- You don’t usually need a referral for specialists if you have original Medicare.
- Even if you don’t need a referral, you have to ensure that the doctor is enrolled in Medicare.
- Some Medicare Advantage plans may require referrals.
Sometimes, to see a specialist, an insurance company might ask you to have a written order — known as a referral — from your primary care provider.
Original Medicare doesn’t usually require a referral, but Medicare Advantage plans might.
Find out what you need to know about referrals under Medicare, and what else to check before making your next doctor’s appointment.
Often insurance companies require you to have a referral, which is a written order from your primary care doctor, before they’ll pay for a specialist’s care.
While Medicare doesn’t require referrals as a general rule, certain situations may require a specific order from your primary care provider.
Original Medicare (parts A and B) doesn’t require referrals for specialist care.
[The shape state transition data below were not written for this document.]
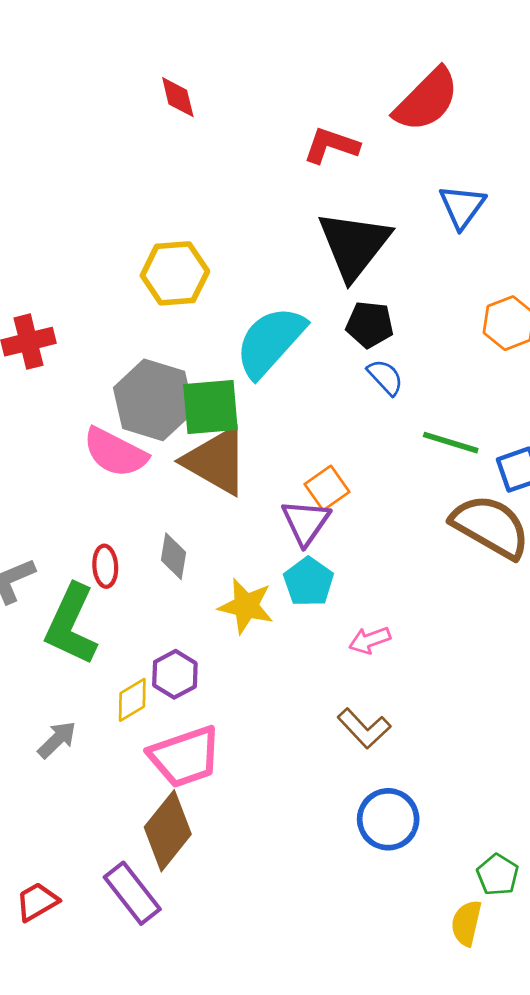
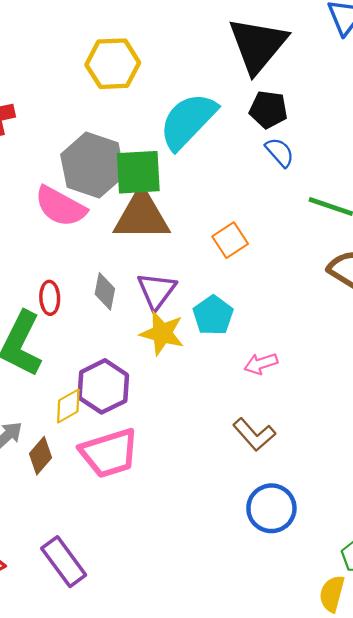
brown triangle: (216, 461) -> (142, 216), turned -32
purple triangle: (306, 522) -> (156, 291), moved
purple hexagon: (175, 674) -> (103, 386), size x1.4
brown diamond: (168, 831) -> (40, 456), moved, size x0.6

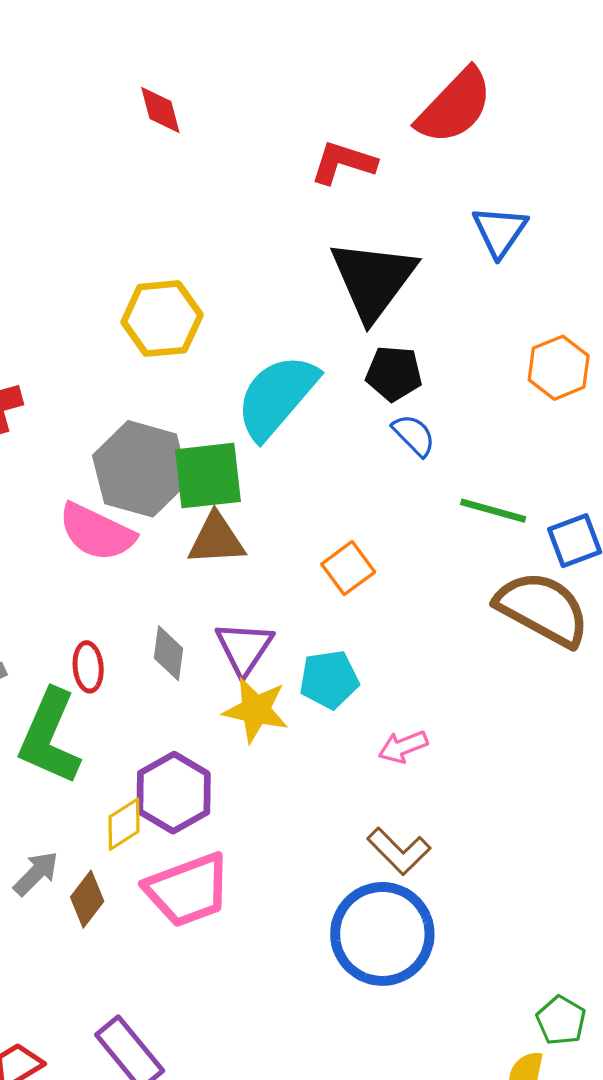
brown triangle: (142, 216) -> (216, 539), size x0.7
cyan pentagon: (213, 315) -> (329, 680), turned 30
blue circle: (271, 508) -> (382, 934), moved, size x1.4

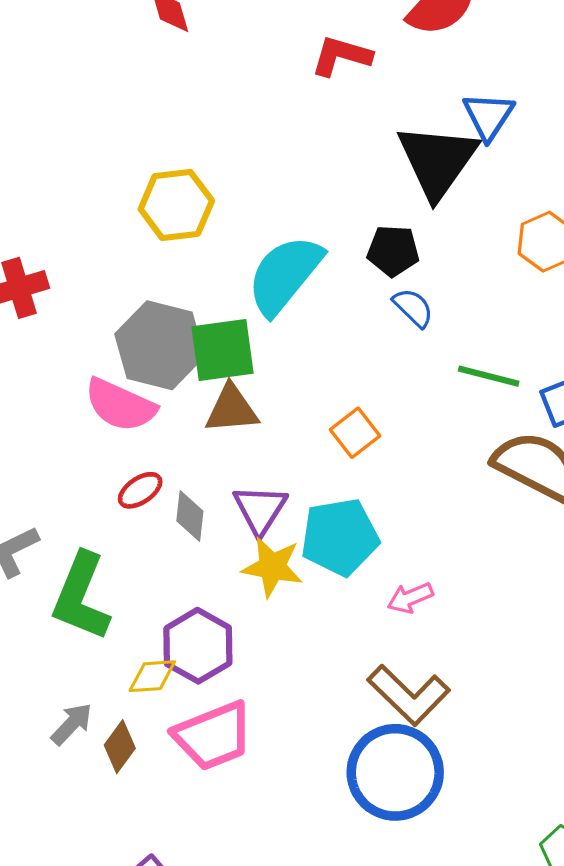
black triangle: (373, 280) -> (437, 161), moved
red ellipse: (88, 667) -> (140, 490), moved, turned 63
cyan pentagon: (329, 680) -> (340, 537), size x1.4
yellow diamond: (124, 824) -> (152, 676), turned 30
brown L-shape: (399, 851) -> (409, 695), size x1.4

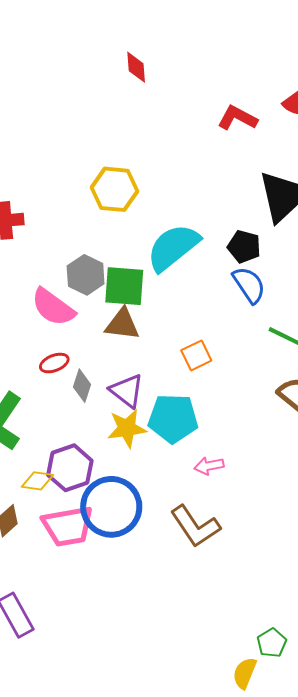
blue semicircle: (413, 308) -> (249, 285), size x1.4
gray hexagon: (160, 345) -> (86, 275), size x0.7
purple triangle: (260, 509) -> (127, 391), turned -36
yellow star: (272, 567) -> (127, 428), turned -30
blue circle: (395, 772) -> (111, 507), moved

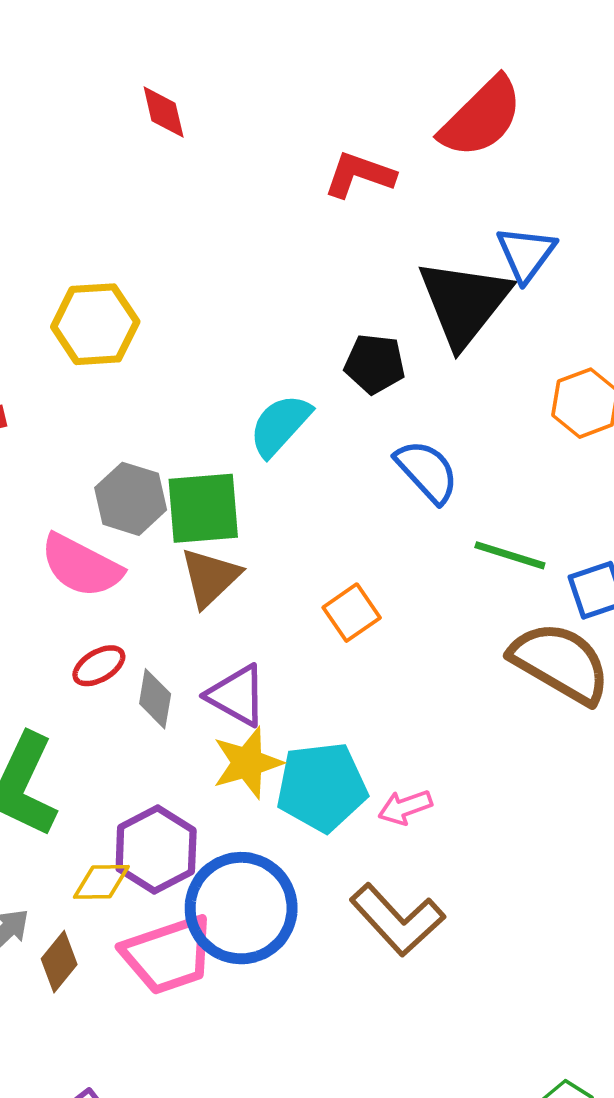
yellow hexagon: (114, 189) -> (95, 324), moved
cyan semicircle: (173, 247) -> (280, 425), size x0.7
black pentagon: (244, 247) -> (375, 364), moved
brown triangle: (122, 324) -> (210, 577), turned -42
cyan pentagon: (173, 418) -> (322, 787), moved

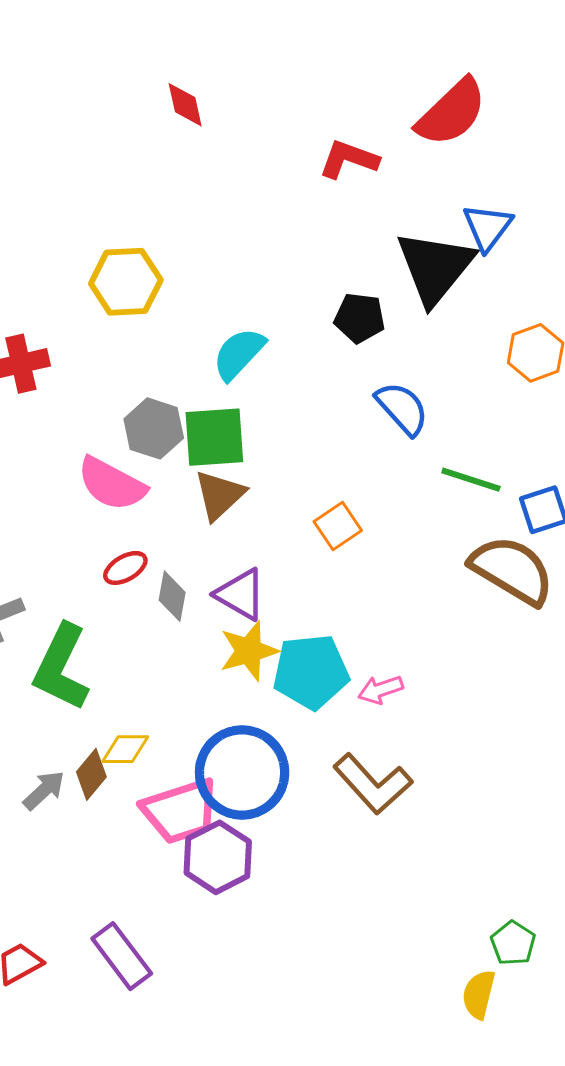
cyan semicircle: (280, 425) -> (239, 354), moved
purple hexagon: (156, 849) -> (218, 857), moved
brown diamond: (59, 962) -> (91, 774), moved

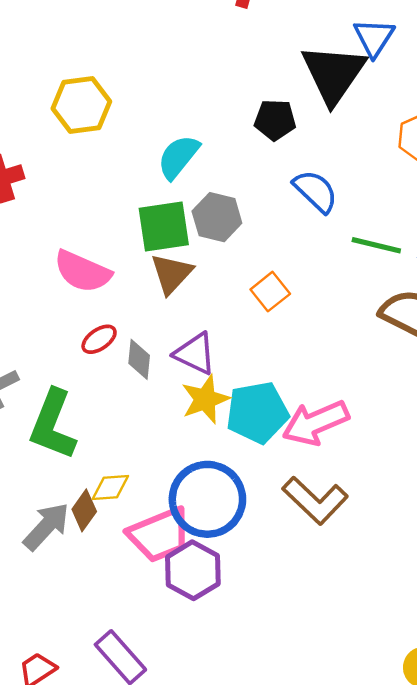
gray hexagon: (154, 428) -> (217, 217), moved
pink arrow: (381, 690) -> (316, 423), size x1.8
gray arrow: (44, 790) -> (46, 526), size x1.4

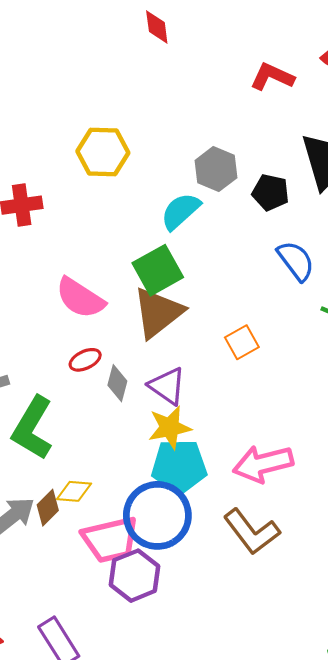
gray hexagon: (217, 217) -> (216, 169), moved
green square: (164, 227) -> (158, 270), turned -30
brown triangle: (172, 274) -> (158, 313), size x1.4
cyan pentagon: (257, 412) -> (179, 466), moved

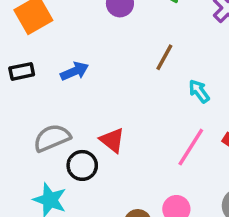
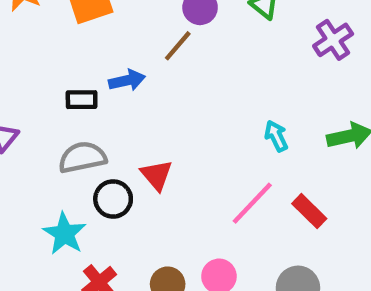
brown line: (164, 57) -> (178, 46), moved
black rectangle: (22, 71) -> (82, 100), moved

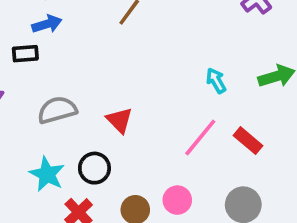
blue arrow: (127, 80) -> (47, 24), moved
black rectangle: (82, 100) -> (25, 54), moved
black circle: (113, 199) -> (94, 168), moved

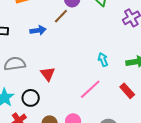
blue arrow: (47, 24) -> (38, 30), moved
red rectangle: (248, 141) -> (127, 91), moved

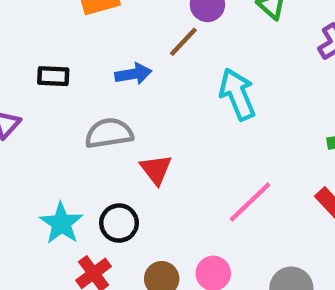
cyan arrow: (103, 60) -> (237, 94), moved, size x1.6
gray semicircle: (15, 64) -> (109, 133), moved

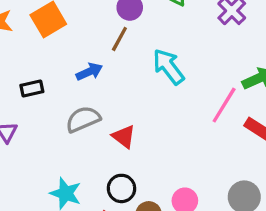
pink line: (250, 202) -> (224, 105), moved
black circle: (119, 223) -> (121, 188), moved

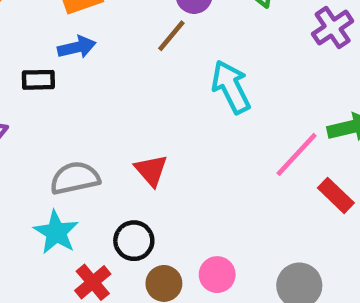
blue arrow: (89, 72) -> (77, 47), moved
gray semicircle: (83, 119) -> (75, 178), moved

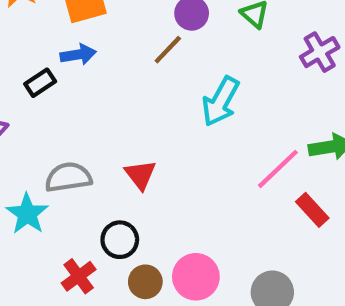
black rectangle: (38, 80) -> (40, 83), turned -36
cyan arrow: (231, 87) -> (221, 101), turned -129
cyan star: (56, 232) -> (27, 214), moved
pink circle: (217, 275) -> (196, 277), size x1.4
However, if you have Part A or Part B coverage through a Medicare Advantage (Part C) plan, you may need a referral before seeing a specialist.
Here are the referral requirements for each section of Medicare:
- Medicare Part A. Part A is the portion of Medicare that covers hospitalization and inpatient costs and treatments. When you have Medicare Part A as part of original Medicare and not through a Medicare Advantage plan, no referrals are required for specialist care.
- Medicare Part B. Part B is the outpatient portion of Medicare. When Part B is part of original Medicare, you aren’t required to get a referral from your primary care doctor in order to see a specialist.
- Medicare Part C (Medicare Advantage). Advantage plans are offered by private insurance companies, and they cover both the inpatient and outpatient costs of Medicare parts A and B, plus other optional services. While these plans are meant to give you more choice in your medical care, they often come with more restrictions as well. Several types of Medicare Advantage plans require referrals for specialist care or certain other services.
- Medicare Part D. Part D is the portion of Medicare that pays for your prescription medications. These plans aren’t mandatory, but they can help offset the cost of your medications. Covered medications are based on tiers and other rules set by the plan and insurance company. Every medication requires a doctor’s order, but referrals aren’t necessary for Part D coverage.
- Medicare supplement (Medigap). Medigap plans were created to help cover out-of-pocket costs you might be left with after your basic Medicare coverage pays its share of your medical expenses. Medigap plans only cover costs for original Medicare, not additional or optional services. Referrals aren’t a part of Medigap.
Medicare Advantage plans are administered by private insurance companies, and the types of plans they offer vary.
Generally, Medicare Advantage plans are split into several types, each with their own rules about referrals. Below is a list of some of the most common types of Medicare Advantage plans and their rules on referrals:
Health Maintenance Organization (HMO) plans
HMO plans are private insurance plans that usually restrict where you can receive medical care to a certain network, with the exception of emergency and urgent care. Some HMO plans may allow you to receive care outside of your network, but these services might cost you more.
These plans also usually require you to choose a primary care doctor in the plan’s network and receive referrals from that doctor for any specialist care. Most HMO plans make a few exceptions for more standard specialty services, like mammograms.
Preferred Provider Organization (PPO) plans
The big difference is that PPO plans don’t require you to choose a particular primary care doctor, and they don’t require referrals for specialist care.
As with HMO plans, you’ll pay less to see specialists within your plan’s network than those that are out of network.
Private Fee-for-Service (PFFS) plans
PFFS plans are private plans that generally offer greater flexibility than some other Medicare Advantage plans. They also have fixed rates, which means the plan will pay only a certain amount for each service.
It’s up to each doctor or provider to accept that rate for their compensation. Not all doctors will accept this rate, though, or they might accept the plan’s rate for some services and not others.
While PFFS plans are more restrictive for providers in terms of the fees they can be paid, they’re generally more relaxed for members. These types of plans usually don’t require you to pick a primary care provider, stick to a particular provider network, or get referrals for specialist care — as long as your doctors agree to accept the fixed rate offered by the plan.
Special Needs Plans (SNPs)
SNPs are a type of private insurance plan offered to people with very specific diseases or medical conditions. Plan coverage is set up to address the needs of members based on their particular health condition.
These plans usually require you to choose a primary care doctor and get referrals for any specialist care.
If you need a referral for a specialist, the first step is to visit your primary care doctor.
A referral for specialty care is sometimes required when you have a disease or health condition that requires specialized, precise care. Conditions that might include referrals to a specialist include:
- neurologic disorders
- heart problems
- Original Medicare doesn’t usually require referrals to see a specialist.
- If you have a Medicare Advantage (Part C) plan, you may need to get a referral from your doctor.
- Always make sure your doctors participate in the Medicare program before making an appointment.